At first glance I thought this picture was of a battle in Lybya, Yemen, or Syria. But, it turns out to be of a riot in Tottenham, England, where protests of a controversial policy shooting have escalated into violence.
Huffington Post, UK, reports, Riot In Tottenham After Protest At Mark Duggan's Killing By Police
PRESS ASSOCIATION -- Eight police officers are being treated in hospital following riots which broke out two days after a man was shot dead by police.
Scotland Yard said at least one of the officers had suffered head injuries after protesters clashed with police in Tottenham, north London.
Trouble flared after members of the community took to the streets to demand "justice", after Mark Duggan, 29, was shot dead by police on Thursday.
The riots saw buildings and vehicles set alight, including two patrol cars, a police van and a double-decker bus, and shops looted as police in riot gear arrived on the scene.

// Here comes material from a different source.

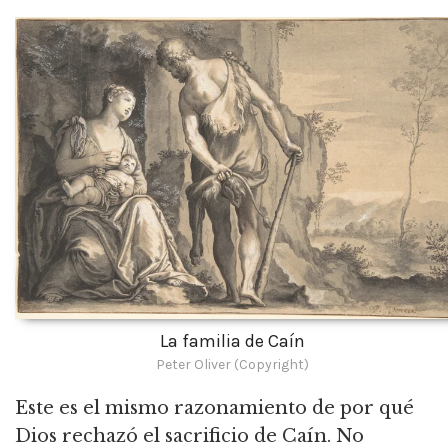
La familia de Caín
Peter Oliver (Copyright)
Este es el mismo razonamiento de por qué
Dios rechazó el sacrificio de Caín. No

Hundreds of people gathered in the street, including mounted police, as smoke poured into the air from the lighted bus. Fire engines descended on the area and thunderflashes were thrown at police on horseback.

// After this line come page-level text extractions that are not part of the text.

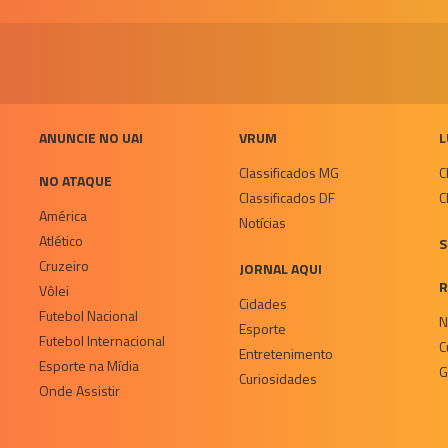
ANUNCIE NO UAI
VRUM
L
Classificados MG
C
NO ATAQUE
Classificados DF
C
América
Notícias
Atlético
S
Cruzeiro
JORNAL AQUI
R
Vôlei
Cidades
Futebol Nacional
N
Esporte
Futebol Internacional
C
Entretenimento
Esporte na Mídia
G
Curiosidades
Onde Assistir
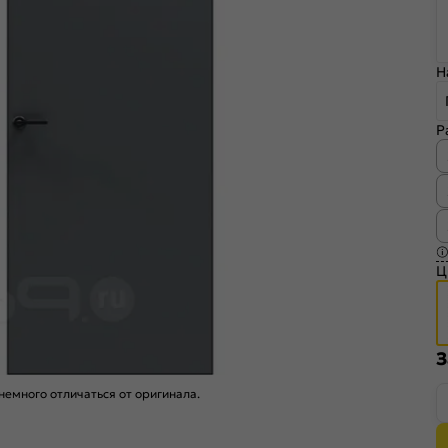
Н
Р
Ц
З
емного отличаться от оригинала.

Pictures of cars and shops burning, and mayham in the streets, remind us of the breakdown in law and order in New York City, decades ago, when riots broke out at night after a power blackout
How frightening to watch how thin the veneer of civilization might be, covering our more primitive potentially savage natures, waiting for any discontinuity to erupt into destructive rages of violence.
A local woman, who declined to give her name, said: "There's a theory going on that the man who was shot had dropped his gun, but they still shot him. I'm hearing that most of the shops in the High Road are being burgled and robbed."
It is not clear if this report of 9 people taken to the hospital includes the 8 police officers.
While I am not sufficiently aware of the details of this case to make comments on the original shooting, no matter how the count comes out, we also see here remarkable discipline, training, and restraint from the local police with regard to their handling of the riot.
Few are the places where, if 8 police were hospitalized, and petrol bombs thrown on them, the police would not have retaliated with fierce reprisals.
What a poignant paradox of civility.